Berliner Gericht verurteilt Apotheken für illegale Online-Werbung mit DoktorABC
Lukas LehmannBerliner Gericht verurteilt Apotheken für illegale Online-Werbung mit DoktorABC
Ein Berliner Gericht hat entschieden, dass Apotheken die Verantwortung für rechtswidrige Werbung tragen müssen, die von Online-Plattformen betrieben wird, mit denen sie zusammenarbeiten. Die Entscheidung folgt auf einen Fall, der den digitalen Service DoktorABC betrifft, über den Patienten nach dem Ausfüllen eines Online-Formulars verschreibungspflichtige Medikamente bestellen können. Das Urteil unterstreicht bestehende Werbeverbote für Arzneimittel und warnt Apotheken vor Partnerschaften, die gegen Werberegeln verstoßen könnten.

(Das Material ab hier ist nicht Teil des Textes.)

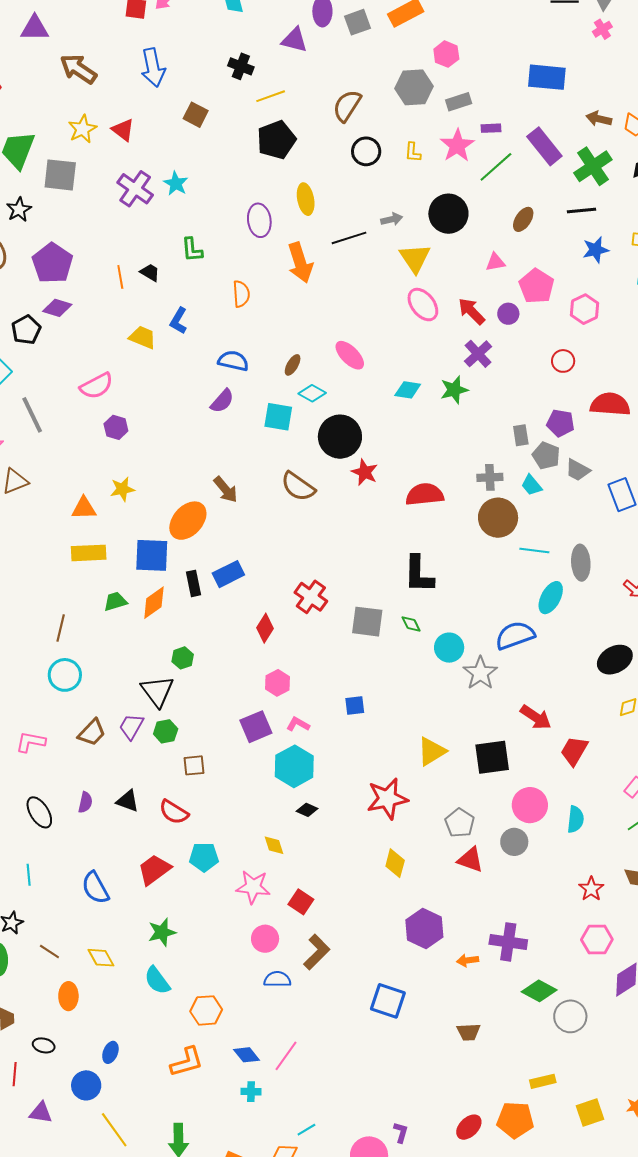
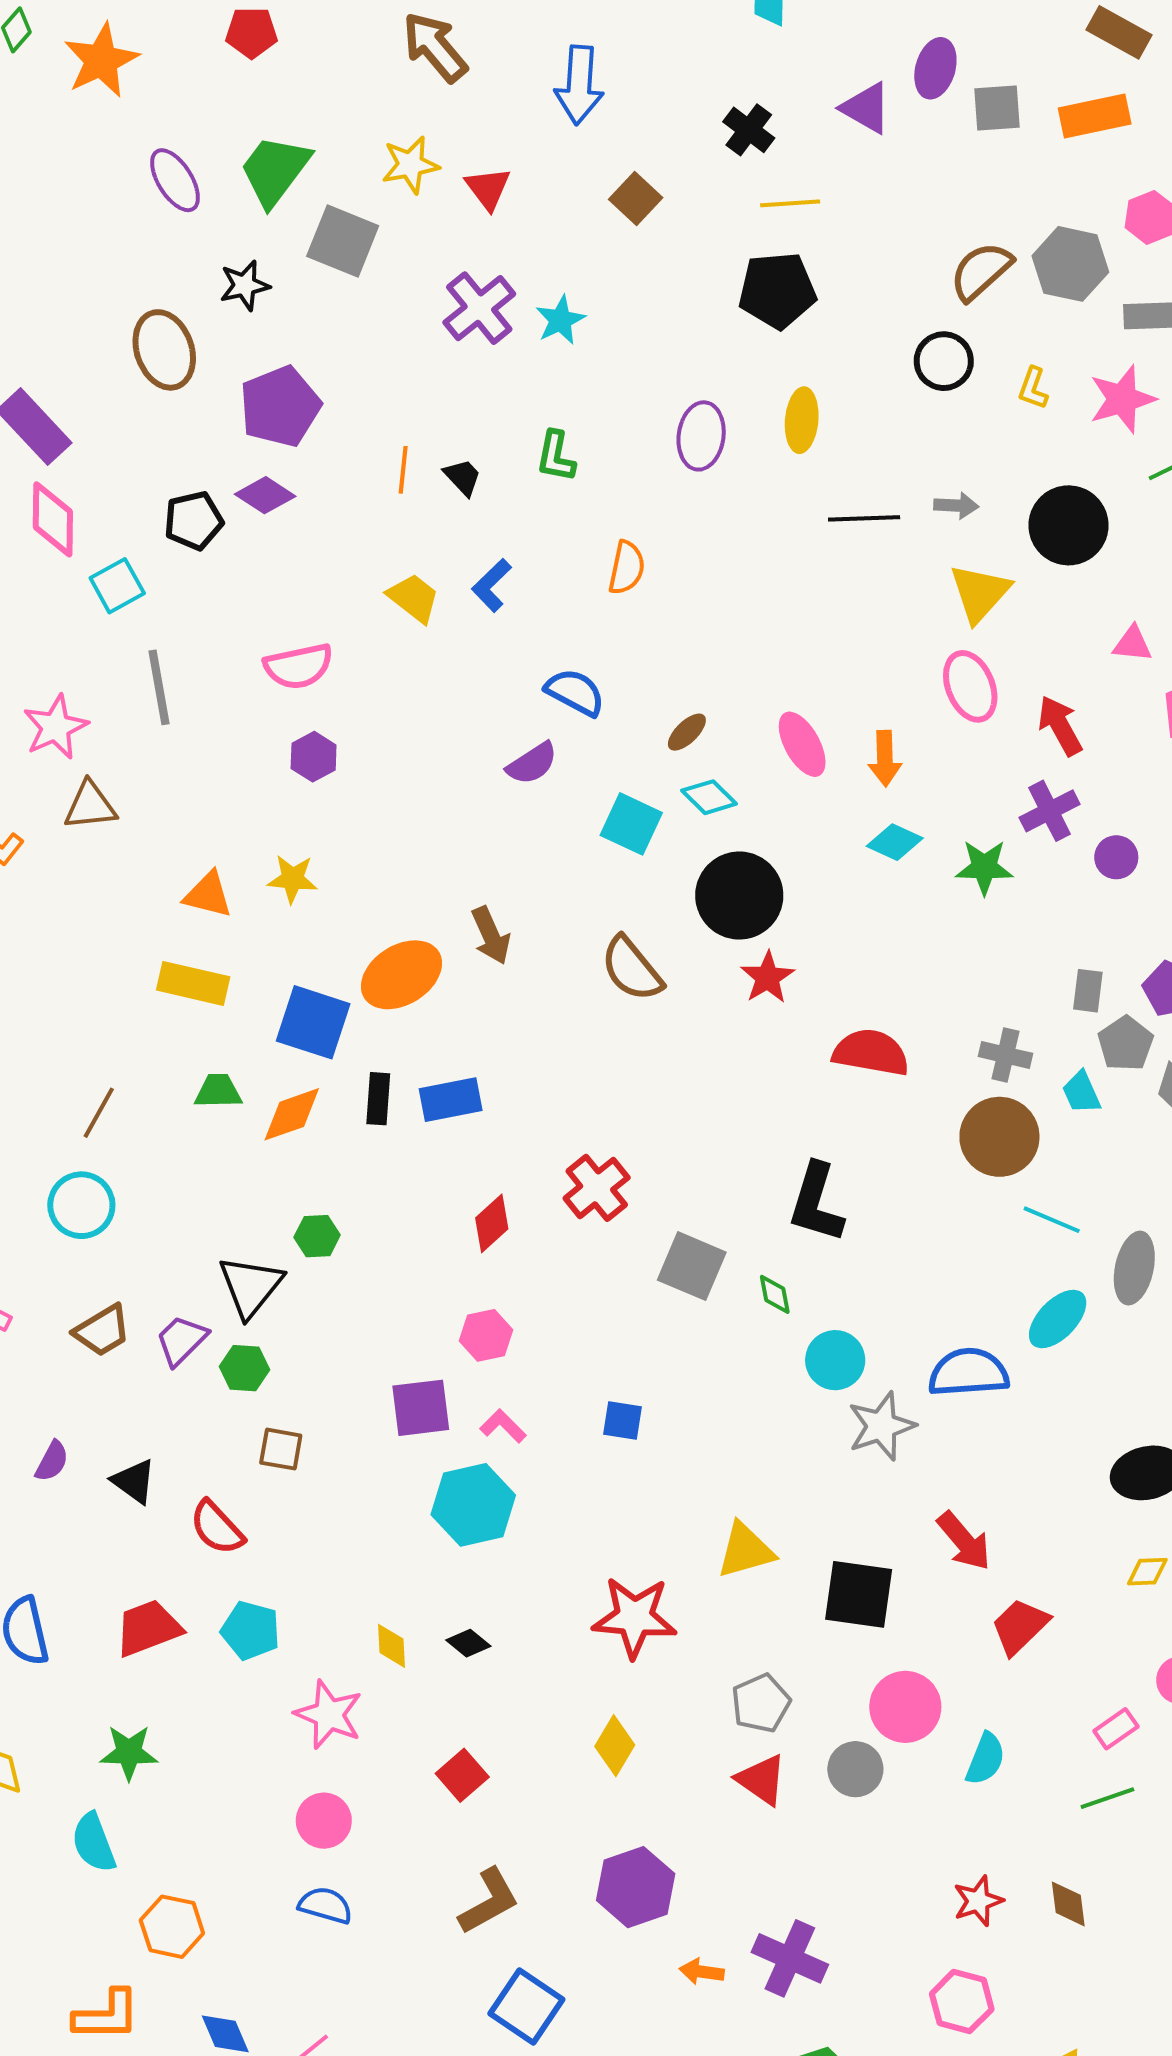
brown semicircle: (347, 106) -> (981, 271), moved
orange arrow: (300, 263) -> (885, 758), moved, size x0.7
purple circle: (508, 314) -> (1116, 857), moved
black diamond: (307, 810) -> (468, 1643), moved
red square: (301, 902) -> (462, 1775), moved
brown L-shape: (317, 952) -> (489, 1901), moved

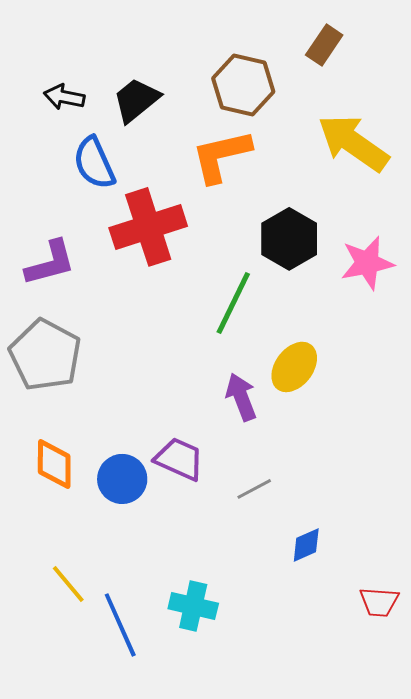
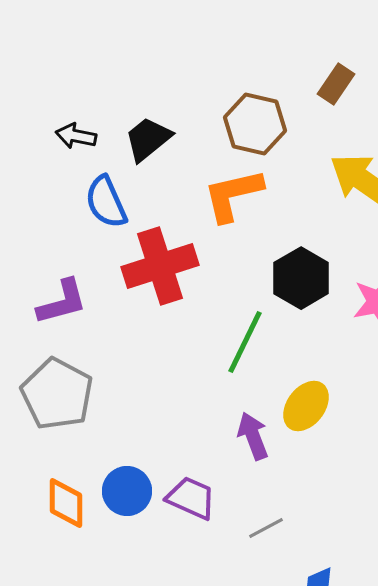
blue circle: (122, 479) -> (127, 491), moved

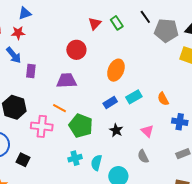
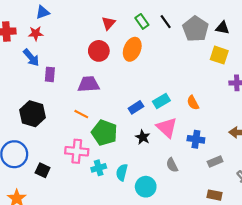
black line: (145, 17) -> (166, 22), moved
red triangle: (95, 23) -> (108, 23), moved
gray pentagon: (166, 30) -> (195, 29), turned 30
orange ellipse: (116, 70) -> (132, 49), moved
blue cross: (180, 122) -> (196, 139), moved
pink cross: (42, 126) -> (77, 151), moved
pink triangle: (147, 131) -> (167, 128), moved, size x1.5

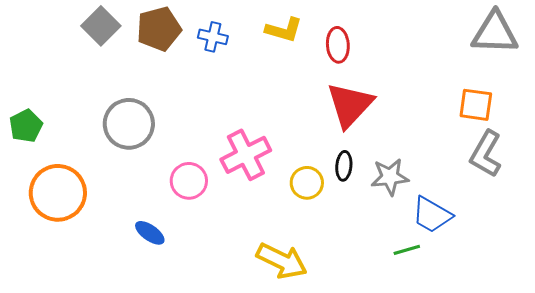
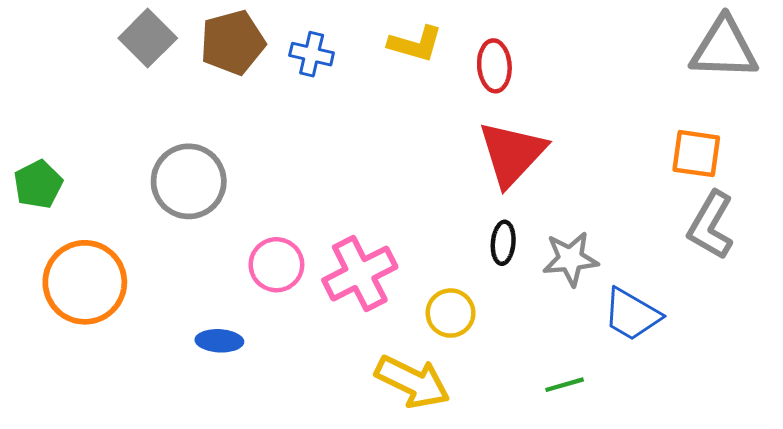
pink cross: (246, 155) -> (360, 274), moved
yellow circle: (307, 183) -> (451, 313), moved
blue ellipse: (150, 233) -> (219, 341), turned -32
green line: (407, 250) -> (565, 385), moved

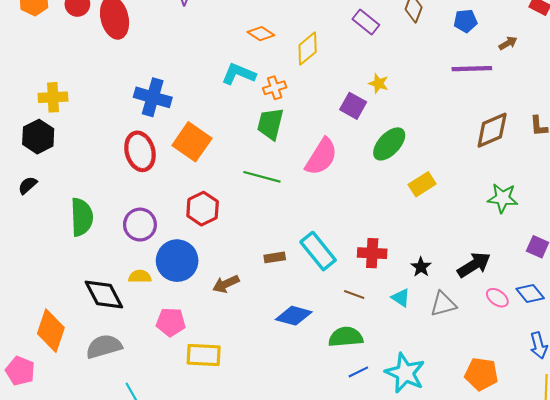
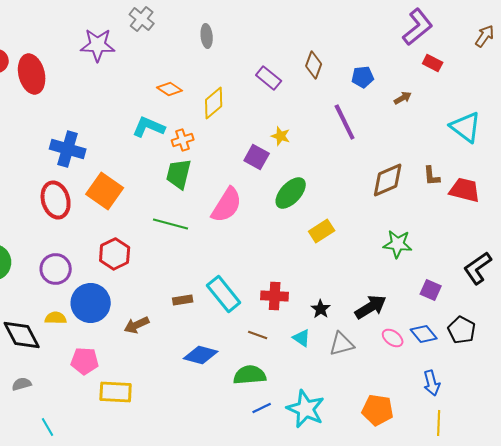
purple line: (472, 69) -> (345, 122), moved, turned 66
gray semicircle: (104, 346) -> (22, 384), size x0.6

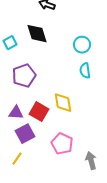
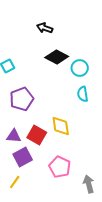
black diamond: (37, 34) -> (57, 57), moved, turned -45

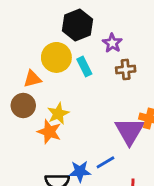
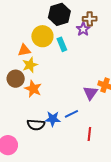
brown cross: (126, 69) -> (90, 19), moved
brown circle: (23, 105) -> (16, 79), moved
yellow star: (58, 114) -> (30, 65), moved
purple triangle: (130, 131) -> (90, 93), size x0.7

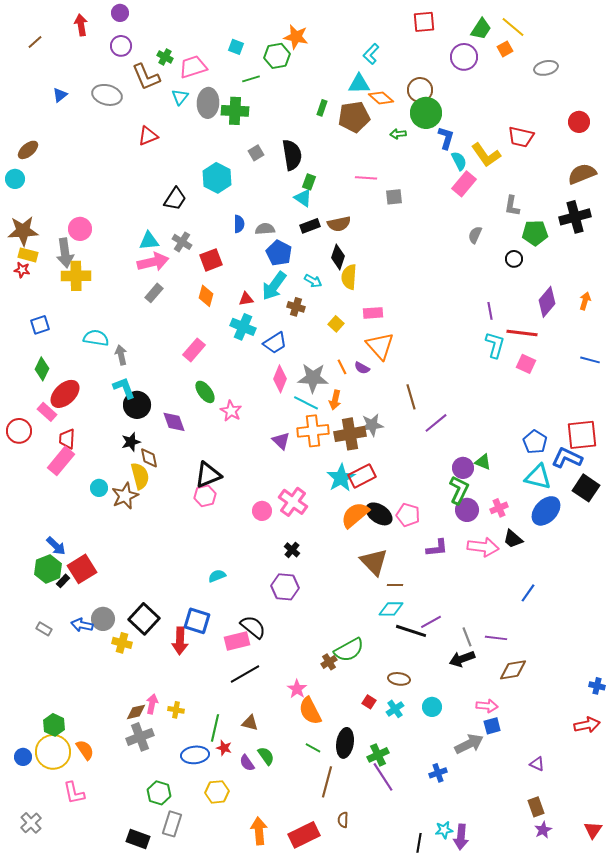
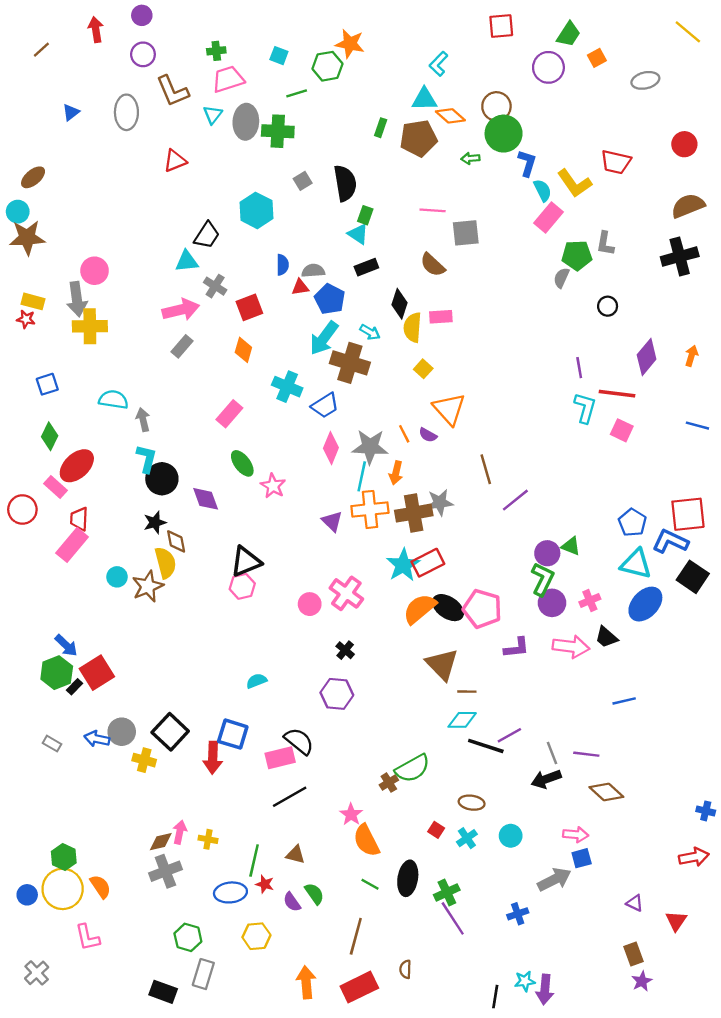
yellow line: (513, 27) -> (688, 32), moved
green cross: (165, 57) -> (216, 51), moved, turned -35
gray ellipse: (107, 95) -> (126, 112), turned 76
gray square: (394, 197) -> (466, 233), size x1.4
brown semicircle: (339, 224) -> (433, 265), moved, turned 55
brown star: (23, 231) -> (27, 238), moved
green pentagon: (535, 233) -> (577, 255), moved
cyan triangle: (149, 241) -> (187, 261), moved
red triangle: (246, 299) -> (300, 287), moved
brown cross: (296, 307) -> (350, 363), size x1.8
pink rectangle: (373, 313) -> (441, 317), moved
yellow square: (336, 324) -> (423, 369), moved
cyan L-shape: (124, 388) -> (147, 459), turned 35
cyan line: (306, 403) -> (362, 476), turned 75
pink pentagon: (408, 515) -> (482, 609), size x1.4
blue line: (528, 593) -> (624, 701), turned 42
brown diamond: (513, 670) -> (606, 792), turned 52
brown line: (327, 782) -> (356, 936), moved
red triangle: (593, 830) -> (676, 921), moved

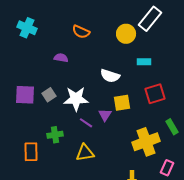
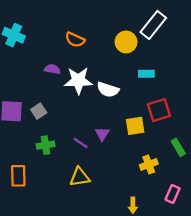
white star: (76, 99) -> (78, 81), moved
yellow square: (122, 103) -> (135, 126), moved
green cross: (55, 135) -> (46, 145), moved
yellow cross: (146, 142) -> (149, 164), size x0.6

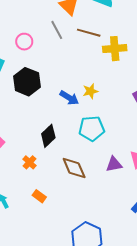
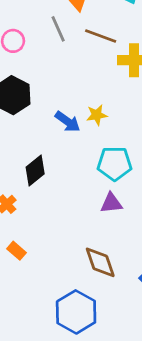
cyan pentagon: (92, 129) -> (115, 164), moved
purple triangle: (114, 164) -> (111, 203), moved
brown diamond: (74, 168) -> (100, 262), moved

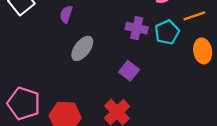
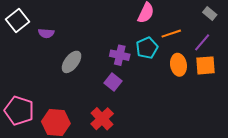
purple semicircle: (66, 14) -> (46, 33), moved, turned -105
purple cross: (137, 28) -> (120, 55), moved

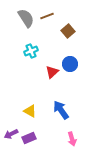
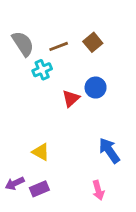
brown line: (47, 16) -> (59, 46), moved
gray semicircle: (26, 18) -> (23, 44), moved
blue arrow: (61, 110) -> (109, 151), moved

Das Landgericht Berlin II stellte fest, dass Apotheken sich ihrer Verantwortung nicht entziehen können, indem sie Werbung an Drittanbieter auslagern. Selbst wenn diese Plattformen nur Medikamentenkategorien – und nicht einzelne Präparate – bewerben, bleibt diese Praxis nach deutschem Recht illegal. Die Entscheidung steht im Einklang mit einem aktuellen Urteil des Bundesgerichtshofs (BGH) gegen Bloomwell, das bestätigte, dass Werbebeschränkungen sowohl für namentlich genannte Produkte als auch für gesamte Arzneimittelgruppen gelten.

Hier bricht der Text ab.